Foram feitas buscas na governadoria, na secretaria de desenvolvimento econômico e nas casas das pessoas envolvidas, entre elas, Jaques Wagner, e em endereços residenciais. O ex-ministro petista é apontado como beneficiário de R$ 82 milhões em propina no esquema com a Odebrecht e OAS, as mesmas empreiteiras que reformaram o sítio em Atibaia, atribuído ao ex-presidente Lula.

Ainda segundo a PF, Jaques Wagner, mandava guardar parte do dinheiro roubado na casa da própria mãe, assim como o ex-ministro dos governos do PT, Geddel Vieira Lima, que também guardava parte do dinheiro roubado na casa de sua mãe, Marluce Quadros Vieira Lima, alvo de um pedido de prisão domiciliar.
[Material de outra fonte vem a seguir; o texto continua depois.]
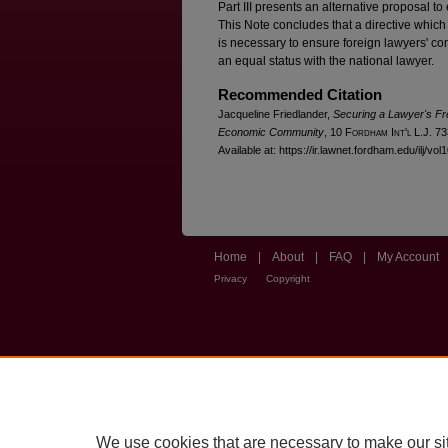
Part III presents an alternative proposal t
This Note concludes that a directive which
is necessary to ensure foreign lawyers' c
an equal status with the national lawyer.
Recommended Citation
Jacqueline Friedlander,
Securing a Lawyer's Fr
Economic Community
, 10 F
ordham
I
nt'l
L.J. 73
Available at: https://ir.lawnet.fordham.edu/ilj/vol
Home
|
About
|
FAQ
|
My Account
Privacy
Copyright
We use cookies that are necessary to make our si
Segundo a PF, Geddel acumulou cerca de R$ 51 milhões entre os anos de 2014 e 2015.

A delegada de Polícia Federal Luciana Matutino Caires, responsável pela Operação Cartão Vermelho, deflagrada nesta segunda-feira, 26, relatou que a empreiteira Odebrecht entregou dinheiro na casa da mãe do petista. Pelo visto, o modus operandi dos filhos da Máfia do Dendê de Salvador parece seguir o mesmo padrão.